Climate has direct effects on the health of diverse populations across the globe [1
]. Changes in rainfall patterns and temperature patterns are resulting in far-reaching health effects [3
] Vector and food-borne diseases, food insecurity, heatwaves and the effects of other extreme weather events make millions sick annually [4
]. Heat is possibly the climate-related illness of greatest concern. In the United States, extreme heat events are causing more deaths than all weather-related fatalities combined [5
]. High temperatures adversely impact the human body by interfering with its ability to dissipate heat and thermoregulate, leading to heat exhaustion and possibly heat stroke, a condition characterized by a core temperature ≥40.6 °C and central nervous system dysfunction [6
Populations vulnerable to heat have most often been children under the age of five and adults over 65, individuals with pre-existing conditions, and those of low socioeconomic status who have limited ability to cope [7
]. Urban populations are of central concern since the urban heat island effect is created when limited greenspace and larger proportions of impenetrable surfaces reflect heat in the surrounding environment, resulting in localized microclimates 4.4–5.6 °C above average temperatures [9
]. However, there are other vulnerable populations who have not generally been of concern who deserve greater attention.
Despite research demonstrating the effects of heat on pregnant women, the effects of heat on them and their fetuses have often been left out of this discussion. The more recent assessment by the Intergovernmental Panel on Climate Change did explore the adverse effects of heat on maternal health outcomes [10
]. The World Health Organization has named improving maternal and child health a continued focus in their Sustainable Development Goals, as targets from the Millennium Development Goals for maternal and child health were met. Despite improvements in reducing under age five child mortality and the global maternal mortality ratio, both efforts failed to meet the respective 66% and 75% reduction goals [11
]. Up to 40.3% of deaths in children under five years of age occur in neonates [12
], and preterm births account for 35% of neonatal mortality worldwide [1
]. Preterm birth rates may reach 18% in some sub-Saharan African and South Asian countries, and only three countries globally successfully reduced preterm birth rates from 1990 to 2010 [1
Pregnant women are susceptible to increasing ambient temperatures and heat waves since their ability to thermoregulate is compromised [13
]. Furthermore, pregnancies are susceptible to complications at all stages of gestation. Such complications may affect maternal health, fetal health, perinatal health, or postnatal health of the mother and/or child [14
], and are complex in both etiology and outcome. The sequelae of heat exposure on developing fetuses are not yet completely understood since the epidemiology behind many adverse fetal outcomes, including preterm delivery, is diverse [1
]. Low birth weight was previously hypothesized as a consequence of sustained heat exposure and maternal heat stress [13
]. While there is not conclusive evidence at this point, there may be a connection between adverse birth events and extreme deviation in ambient temperature.

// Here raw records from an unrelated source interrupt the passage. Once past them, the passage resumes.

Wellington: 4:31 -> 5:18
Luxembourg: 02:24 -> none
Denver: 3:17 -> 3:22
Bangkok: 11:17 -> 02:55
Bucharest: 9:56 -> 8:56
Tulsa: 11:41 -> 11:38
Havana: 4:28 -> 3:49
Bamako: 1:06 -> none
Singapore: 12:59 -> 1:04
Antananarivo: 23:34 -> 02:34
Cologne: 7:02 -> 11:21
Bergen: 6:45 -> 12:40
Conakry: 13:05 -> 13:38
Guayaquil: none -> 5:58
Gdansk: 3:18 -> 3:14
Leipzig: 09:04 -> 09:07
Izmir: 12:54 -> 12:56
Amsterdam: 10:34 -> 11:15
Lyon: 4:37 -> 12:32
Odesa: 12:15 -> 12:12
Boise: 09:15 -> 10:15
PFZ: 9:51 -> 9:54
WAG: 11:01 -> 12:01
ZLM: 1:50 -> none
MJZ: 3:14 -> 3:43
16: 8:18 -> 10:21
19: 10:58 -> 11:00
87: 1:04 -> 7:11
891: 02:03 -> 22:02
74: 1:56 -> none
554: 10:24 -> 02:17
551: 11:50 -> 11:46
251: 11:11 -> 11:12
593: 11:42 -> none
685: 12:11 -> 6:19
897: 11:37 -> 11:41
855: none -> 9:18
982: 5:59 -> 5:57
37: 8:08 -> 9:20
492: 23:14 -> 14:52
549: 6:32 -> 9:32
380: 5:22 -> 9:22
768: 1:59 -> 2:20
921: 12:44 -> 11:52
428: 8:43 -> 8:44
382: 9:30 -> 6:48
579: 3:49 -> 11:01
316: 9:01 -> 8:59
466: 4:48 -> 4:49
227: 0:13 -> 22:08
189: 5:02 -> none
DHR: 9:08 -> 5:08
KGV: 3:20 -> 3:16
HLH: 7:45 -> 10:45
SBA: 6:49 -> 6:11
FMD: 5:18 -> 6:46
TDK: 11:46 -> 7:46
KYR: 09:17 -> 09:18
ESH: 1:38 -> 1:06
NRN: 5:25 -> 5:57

We conduct a systematic review to identify how extreme heat, specifically effects maternal, fetal, and neonatal health. There have been a handful of systematic reviews on the influences of climate change and variety of birth outcomes [14
]. This review is an update and focused assessment of preterm labor, birth weight, and stillbirth as a result of ambient temperature exposures in a rapidly developing field of research. Additionally, this review specifically addresses the failure of existing heat health recommendations to capture heat-related morbidity in fetuses and pregnant women. This allows us to advance recommendations for pregnant women in the face of climate change by addressing insufficient public health recommendations for those populations during extreme heat events.
2. Materials and Methods
In January, 2017, we conducted a systematic review of the literature, following the Populations of interest, Exposures, Comparators, and Outcomes (PECO) Statement model. We investigated impacts of climate change processes on maternal, fetal, and neonatal health by targeting publications in the PubMed database (6450 results) and Cochrane Review (0 results). As the original search in PubMed returned a comprehensive number of articles, no searches in additional database were deemed necessary. Our search included the following terms: human AND temperature (OR ambient temperature OR hot temperature OR heat wave OR climate change) AND pregnancy (OR pregnancy outcome OR birth weight OR preterm birth OR gestational age OR stillbirth). Papers were included on the basis of pertaining to maternal health, reproductive health, birth outcomes, child health, and climate change processes. We focused on maternal, fetal and child populations, with the given exposure of atypical climatic processes. The primary exposure and climate change topic of interest was heat and heat waves. The outcome of interest was a notable change in health outcome for any one of these populations. Papers were excluded if they did not examine human populations. Papers that focused on specific disease processes, such as the vertical transmission of viruses in pregnant women, the indoor ambient environment, or maternal and fetal outcomes unrelated to climate change or temperature were excluded.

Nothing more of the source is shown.